The day following the event, I was able to bring my family with me to Austin, Texas, for a few days, for two production rehearsals and a day off before the first show there. Late on the night of the travel day, I found a moment of peace and reflection, and the next day I started writing a report to a group of friends called the “Breakfast Club for Cuties.” Brutus came up with that name for an informal email circle of four scattered Canadians (Icechuckers) — Brutus in Cowfart, Alberta, me in Westside L.A., friend Craiggie in Pasadena, and brother Danny in Vancouver, British Columbia.

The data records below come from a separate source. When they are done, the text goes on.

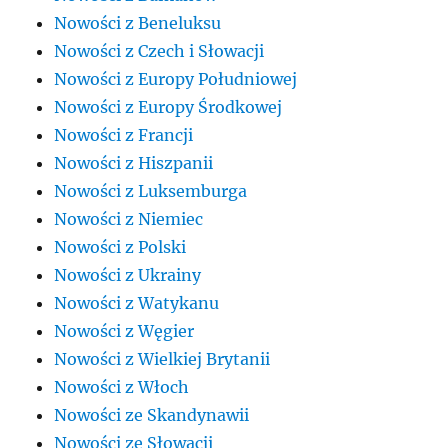
Nowości z Beneluksu
Nowości z Czech i Słowacji
Nowości z Europy Południowej
Nowości z Europy Środkowej
Nowości z Francji
Nowości z Hiszpanii
Nowości z Luksemburga
Nowości z Niemiec
Nowości z Polski
Nowości z Ukrainy
Nowości z Watykanu
Nowości z Węgier
Nowości z Wielkiej Brytanii
Nowości z Włoch
Nowości ze Skandynawii
Nowości ze Słowacji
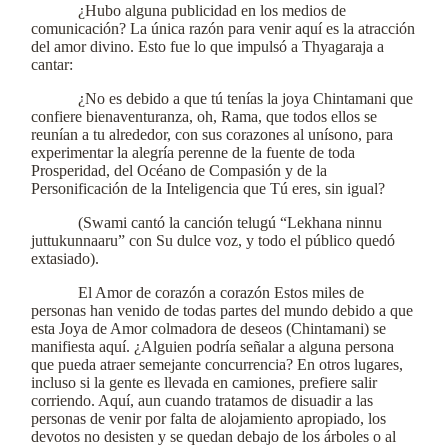
¿Hubo alguna publicidad en los medios de
comunicación? La única razón para venir aquí es la atracción
del amor divino. Esto fue lo que impulsó a Thyagaraja a
cantar:
¿No es debido a que tú tenías la joya Chintamani que
confiere bienaventuranza, oh, Rama, que todos ellos se
reunían a tu alrededor, con sus corazones al unísono, para
experimentar la alegría perenne de la fuente de toda
Prosperidad, del Océano de Compasión y de la
Personificación de la Inteligencia que Tú eres, sin igual?
(Swami cantó la canción telugú “Lekhana ninnu
juttukunnaaru” con Su dulce voz, y todo el público quedó
extasiado).
El Amor de corazón a corazón Estos miles de
personas han venido de todas partes del mundo debido a que
esta Joya de Amor colmadora de deseos (Chintamani) se
manifiesta aquí. ¿Alguien podría señalar a alguna persona
que pueda atraer semejante concurrencia? En otros lugares,
incluso si la gente es llevada en camiones, prefiere salir
corriendo. Aquí, aun cuando tratamos de disuadir a las
personas de venir por falta de alojamiento apropiado, los
devotos no desisten y se quedan debajo de los árboles o al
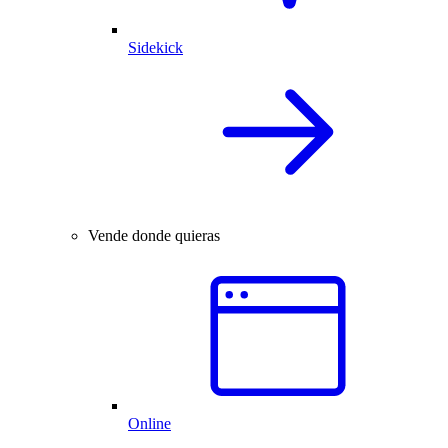
Sidekick
Vende donde quieras
Online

All early risers, and in similar time zones, we gradually fell into the habit of exchanging notes early in the day — jokes, comments, thoughts, insults — almost daily for a while. They tapered off when one of the members had to go away on tour, but we still continued to communicate from time to time, as touring life allowed (for me, more likely late at night on the bus after a show than early in the morning).
After that night’s solitary reflections, I played the entire show the following night, and arrived home on my motorcycle feeling stimulated by both the performance and the dark ride home.
(I rarely choose to ride at night, especially in a region with so many deer, but it is certainly exciting. A milder version of Sir Winston Churchill’s great quote, “Nothing in life is so exhilarating as to be shot at without result.”)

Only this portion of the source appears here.